Pour la plupart d’entre nous, nous n’avons en aucun cas appris de quelque chose de nouveau. Heureusement, les efforts de décolonisation de nos écoles et d’intégration des perspectives autochtones dans les classes semblent progresser. En tant que millénaire, je peux dire en toute confiance que la plupart de mes pairs connaissent, du moins en termes généraux, les fondements coloniaux des localités où nous vivons. Malheureusement, le KBE m’a fait réaliser qu’il manquait peut-être un élément fondamental à nos connaissances. Ce n’est que dans ce cercle, en se déplaçant et en écoutant nos propres voix, que la réalité du colonialisme est devenue personnelle. Et c’était incroyablement douloureux. À la fin des trois heures, nous avons passé la plume de l’aigle une dernière fois. Nos animateurs nous invitaient à partager tout ce que nous voulions, à condition que nous parlions du fond du cœur. Nous les avons remerciés abondamment et de nombreux participants ont pleuré à nouveau, partageant les anecdotes de leur famille, exprimant leur colère, leur tristesse ou leur chagrin. En quatre ans de conférences, je n’avais jamais quitté un événement aussi épuisée et bouleversée.

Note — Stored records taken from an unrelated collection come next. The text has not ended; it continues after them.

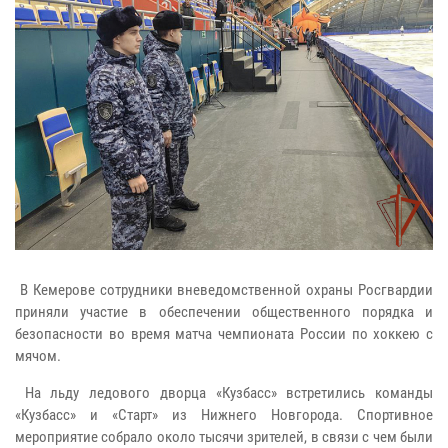
В Кемерове сотрудники вневедомственной охраны Росгвардии
приняли участие в обеспечении общественного порядка и
безопасности во время матча чемпионата России по хоккею с
мячом.
На льду ледового дворца «Кузбасс» встретились команды
«Кузбасс» и «Старт» из Нижнего Новгорода. Спортивное
мероприятие собрало около тысячи зрителей, в связи с чем были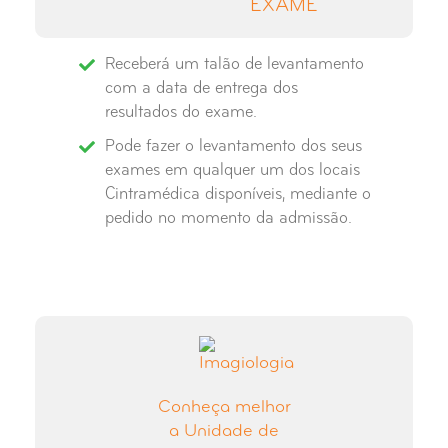
EXAME
Raio-X Seios Peri-Nasais
Receberá um talão de levantamento
Raio-X Sela Turca
com a data de entrega dos
resultados do exame.
Raio-X Tibio-Társica
Pode fazer o levantamento dos seus
exames em qualquer um dos locais
Raio-X Tórax
Cintramédica disponíveis, mediante o
pedido no momento da admissão.
Conheça melhor
a Unidade de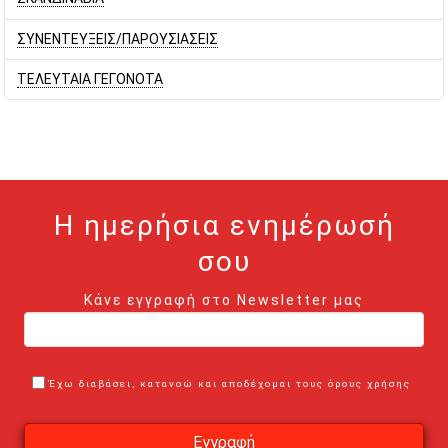
ΣΥΝΕΝΤΕΥΞΕΙΣ/ΠΑΡΟΥΣΙΑΣΕΙΣ
ΤΕΛΕΥΤΑΙΑ ΓΕΓΟΝΟΤΑ
Η ημερήσια ενημέρωσή
σου
Κάνε εγγραφή στο Newsletter μας
Έχω διαβάσει, κατανοώ και αποδέχομαι τους όρους χρήσης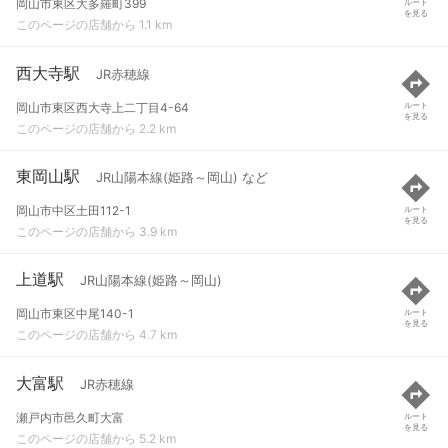
岡山市東区大多羅町399
ルート
を見る
このページの店舗から 1.1 km
西大寺駅
JR赤穂線
岡山市東区西大寺上二丁目4-64
ルート
を見る
このページの店舗から 2.2 km
東岡山駅
JR山陽本線(姫路～岡山) など
岡山市中区土田112-1
ルート
を見る
このページの店舗から 3.9 km
上道駅
JR山陽本線(姫路～岡山)
岡山市東区中尾140-1
ルート
を見る
このページの店舗から 4.7 km
大富駅
JR赤穂線
瀬戸内市邑久町大富
ルート
を見る
このページの店舗から 5.2 km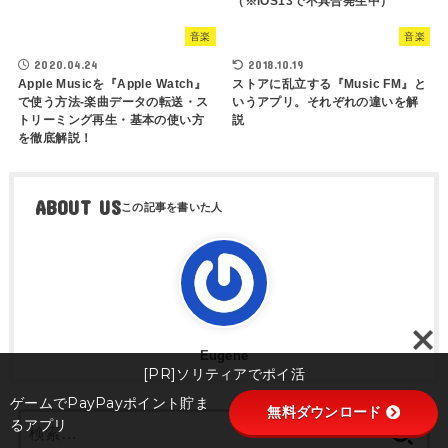
（※iOS13で不具合発生中）
音楽
音楽
2020.04.24
2018.10.19
Apple Musicを『Apple Watch』
ストアに乱立する『Music FM』と
で使う方法-楽曲データの転送・ス
いうアプリ。それぞれの違いを解
トリーミング再生・基本の使い方
説
を徹底解説！
ABOUT US
Eugene
[PR]ソリティアでポイ活
ゲームでPayPayポイント貯ま
無料ダウンロード
検
るアプリ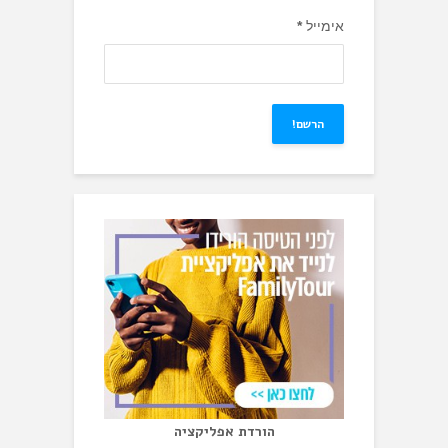
אימייל
*
הורדת אפליקציה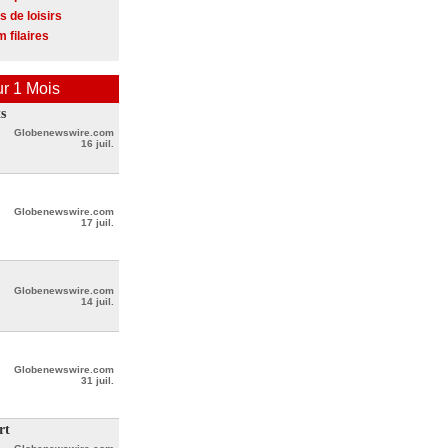
s de loisirs
 filaires
r 1 Mois
s
Globenewswire.com
16 juil.
Globenewswire.com
17 juil.
Globenewswire.com
14 juil.
Globenewswire.com
31 juil.
rt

Le KBE a livré un message puissant non seulement parce qu’il n’était dans un format traditionnel de l’atelier, mais aussi parce qu’il nous a permis d’oublier nos personnages étudiants ou professeurs pendant quelques heures et de nous lancer dans des récits que nous pensions déjà connaître. Et c’était un environnement entièrement nouveau pour apprendre l’histoire. Et tant nécessaire. Les rapports de la Commission de vérité et réconciliation et l’Enquête nationale sur les femmes et les filles autochtones disparues et assassinées sont la preuve que bon nombre d’entre nous, qui font partie des groupes qui se sont établis au Canada, n’en savons pas assez sur le passé de notre pays. Nous avons reçu ces rapports avec stupeur, comme si les communautés autochtones n’avaient toujours pas fait entendre leur voix. Nous avons besoin de nouvelles façons d’apprendre.

Depuis ce jour, j’ai acquis la conviction que des leçons significatives sur le colonialisme devraient nous bouleverser. Et il en va de même pour l’esclavage, l’impérialisme ou tout autre fondement troublant de nos États modernes. Sortir ce contenu d’un manuel scolaire est incommodant, gênant et inévitablement personnel. C’est de la vie de nos ancêtres que nous parlons. Mais aussi, de leurs répercussions sur les questions contemporaines : les conflits fonciers, le démantèlement des statues, les débats sur les réparations en sont quelques exemples. Et les opinions éclairées sur ces questions ne peuvent venir que de ceux qui ont appris l’histoire avec suffisamment de profondeur. Un atelier d’une journée ne suffit donc pas. Il ne s’agit pas non plus d’un modèle à reproduire. Mais le KBE est un point de départ provocateur, offrant un cadre dont les éducateurs et les élèves ont beaucoup à apprendre. Peut-être qu’un engagement responsable durant les périodes les plus troublantes de notre histoire commune exige-t-il que nous prenions un peu de recul et que nous invitions ceux qui ont de l’expérience à nous montrer la voie à suivre.